[Opening Records for the task section]

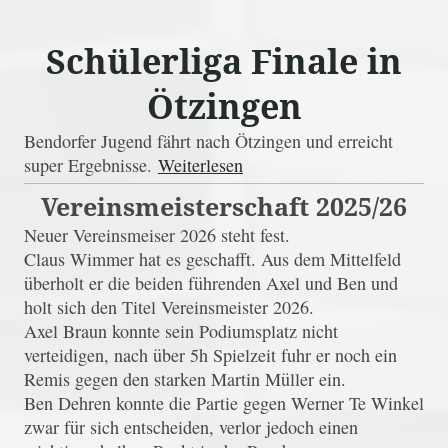
Schülerliga Finale in
Ötzingen
Bendorfer Jugend fährt nach Ötzingen und erreicht
super Ergebnisse.
Weiterlesen
Vereinsmeisterschaft 2025/26
Neuer Vereinsmeiser 2026 steht fest.
Claus Wimmer hat es geschafft. Aus dem Mittelfeld
überholt er die beiden führenden Axel und Ben und
holt sich den Titel Vereinsmeister 2026.
Axel Braun konnte sein Podiumsplatz nicht
verteidigen, nach über 5h Spielzeit fuhr er noch ein
Remis gegen den starken Martin Müller ein.
Ben Dehren konnte die Partie gegen Werner Te Winkel
zwar für sich entscheiden, verlor jedoch einen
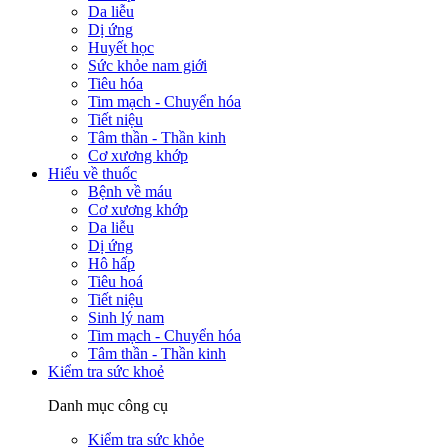
Da liễu
Dị ứng
Huyết học
Sức khỏe nam giới
Tiêu hóa
Tim mạch - Chuyển hóa
Tiết niệu
Tâm thần - Thần kinh
Cơ xương khớp
Hiểu về thuốc
Bệnh về máu
Cơ xương khớp
Da liễu
Dị ứng
Hô hấp
Tiêu hoá
Tiết niệu
Sinh lý nam
Tim mạch - Chuyển hóa
Tâm thần - Thần kinh
Kiểm tra sức khoẻ
Danh mục công cụ
Kiểm tra sức khỏe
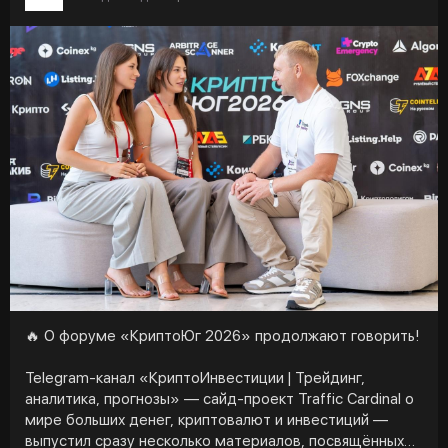
🔥 О форуме «КриптоЮг 2026» продолжают говорить!
Telegram-канал «КриптоИнвестиции | Трейдинг,
аналитика, прогнозы» — сайд-проект Traffic Cardinal о
мире больших денег, криптовалют и инвестиций —
выпустил сразу несколько материалов, посвящённых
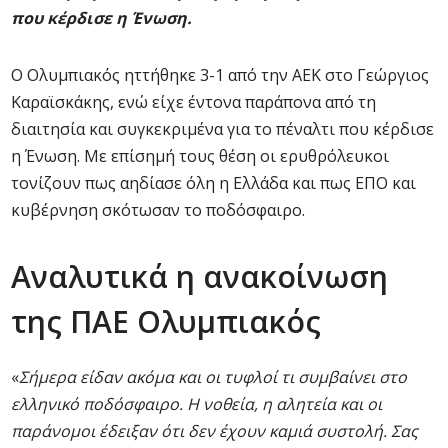
που κέρδισε η Ένωση.
Ο Ολυμπιακός ηττήθηκε 3-1 από την ΑΕΚ στο Γεώργιος
Καραϊσκάκης, ενώ είχε έντονα παράπονα από τη
διαιτησία και συγκεκριμένα για το πέναλτι που κέρδισε
η Ένωση. Με επίσημή τους θέση οι ερυθρόλευκοι
τονίζουν πως αηδίασε όλη η Ελλάδα και πως ΕΠΟ και
κυβέρνηση σκότωσαν το ποδόσφαιρο.
Αναλυτικά η ανακοίνωση
της ΠΑΕ Ολυμπιακός
«
Σήμερα είδαν ακόμα και οι τυφλοί τι συμβαίνει στο
ελληνικό ποδόσφαιρο. Η νοθεία, η αλητεία και οι
παράνομοι έδειξαν ότι δεν έχουν καμιά συστολή. Σας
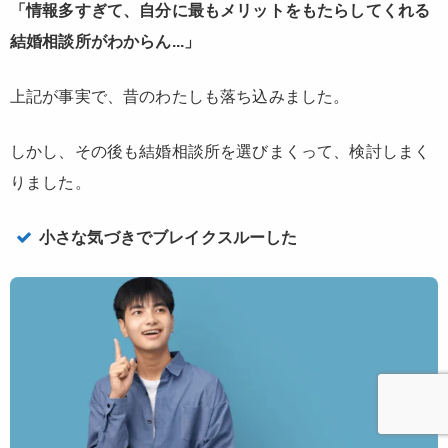
「情報多すぎて、自分に最もメリットをもたらしてくれる
結婚相談所がわからん...」
上記が事実で、昔のわたしも落ち込みました。
しかし、その後も結婚相談所を選びまくって、検討しまく
りました。
小さな気づきでブレイクスルーした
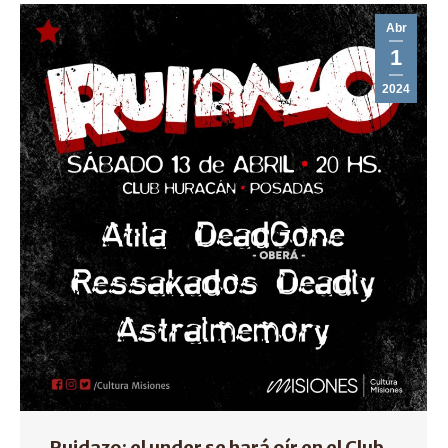
Abr
1
2024
Ruidazo: el under se hará oír en el Club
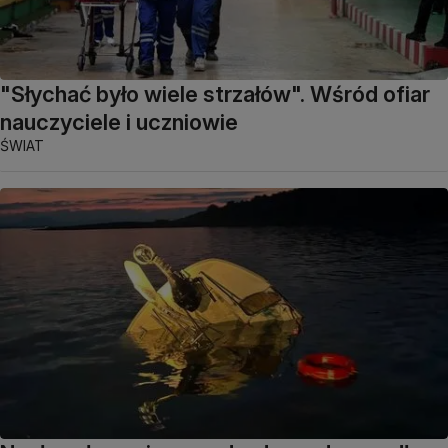
"Słychać było wiele strzałów". Wśród ofiar
nauczyciele i uczniowie
ŚWIAT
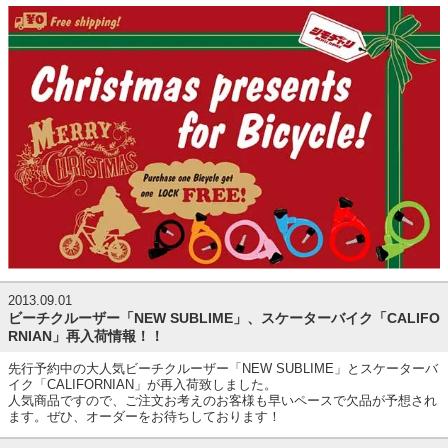
2013.09.01
ビーチクルーザー「NEW SUBLIME」、スケーターバイク「CALIFO
RNIAN」再入荷情報！！
先行予約中の大人気ビーチクルーザー「NEW SUBLIME」とスケーターバ
イク「CALIFORNIAN」が再入荷致しました。
人気商品ですので、ご注文お考えのお客様も早いペースで欠品が予想され
ます。ぜひ、オーダーをお待ちしております！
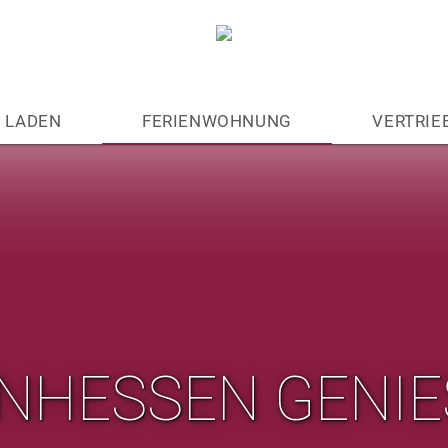
LADEN
FERIENWOHNUNG
VERTRIE
NHESSEN GENIE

[Closing Records for the task section]

> Problem statement: Your copy of the records above should be exact and contain no pictures.

> Solution to the exercise:
Schülerliga Finale in
Ötzingen
Bendorfer Jugend fährt nach Ötzingen und erreicht
super Ergebnisse.
Weiterlesen
Vereinsmeisterschaft 2025/26
Neuer Vereinsmeiser 2026 steht fest.
Claus Wimmer hat es geschafft. Aus dem Mittelfeld
überholt er die beiden führenden Axel und Ben und
holt sich den Titel Vereinsmeister 2026.
Axel Braun konnte sein Podiumsplatz nicht
verteidigen, nach über 5h Spielzeit fuhr er noch ein
Remis gegen den starken Martin Müller ein.
Ben Dehren konnte die Partie gegen Werner Te Winkel
zwar für sich entscheiden, verlor jedoch einen
Da liễu
Dị ứng
Huyết học
Sức khỏe nam giới
Tiêu hóa
Tim mạch - Chuyển hóa
Tiết niệu
Tâm thần - Thần kinh
Cơ xương khớp
Hiểu về thuốc
Bệnh về máu
Cơ xương khớp
Da liễu
Dị ứng
Hô hấp
Tiêu hoá
Tiết niệu
Sinh lý nam
Tim mạch - Chuyển hóa
Tâm thần - Thần kinh
Kiểm tra sức khoẻ
Danh mục công cụ
Kiểm tra sức khỏe
🔥 О форуме «КриптоЮг 2026» продолжают говорить!
Telegram-канал «КриптоИнвестиции | Трейдинг,
аналитика, прогнозы» — сайд-проект Traffic Cardinal о
мире больших денег, криптовалют и инвестиций —
выпустил сразу несколько материалов, посвящённых
που κέρδισε η Ένωση.
Ο Ολυμπιακός ηττήθηκε 3-1 από την ΑΕΚ στο Γεώργιος
Καραϊσκάκης, ενώ είχε έντονα παράπονα από τη
διαιτησία και συγκεκριμένα για το πέναλτι που κέρδισε
η Ένωση. Με επίσημή τους θέση οι ερυθρόλευκοι
τονίζουν πως αηδίασε όλη η Ελλάδα και πως ΕΠΟ και
κυβέρνηση σκότωσαν το ποδόσφαιρο.
Αναλυτικά η ανακοίνωση
της ΠΑΕ Ολυμπιακός
«
Σήμερα είδαν ακόμα και οι τυφλοί τι συμβαίνει στο
ελληνικό ποδόσφαιρο. Η νοθεία, η αλητεία και οι
παράνομοι έδειξαν ότι δεν έχουν καμιά συστολή. Σας
「情報多すぎて、自分に最もメリットをもたらしてくれる
結婚相談所がわからん...」
上記が事実で、昔のわたしも落ち込みました。
しかし、その後も結婚相談所を選びまくって、検討しまく
りました。
小さな気づきでブレイクスルーした
Abr
1
2024
Ruidazo: el under se hará oír en el Club
"Słychać było wiele strzałów". Wśród ofiar
nauczyciele i uczniowie
ŚWIAT
2013.09.01
ビーチクルーザー「NEW SUBLIME」、スケーターバイク「CALIFO
RNIAN」再入荷情報！！
先行予約中の大人気ビーチクルーザー「NEW SUBLIME」とスケーターバ
イク「CALIFORNIAN」が再入荷致しました。
人気商品ですので、ご注文お考えのお客様も早いペースで欠品が予想され
ます。ぜひ、オーダーをお待ちしております！
LADEN
FERIENWOHNUNG
VERTRIE
NHESSEN GENIE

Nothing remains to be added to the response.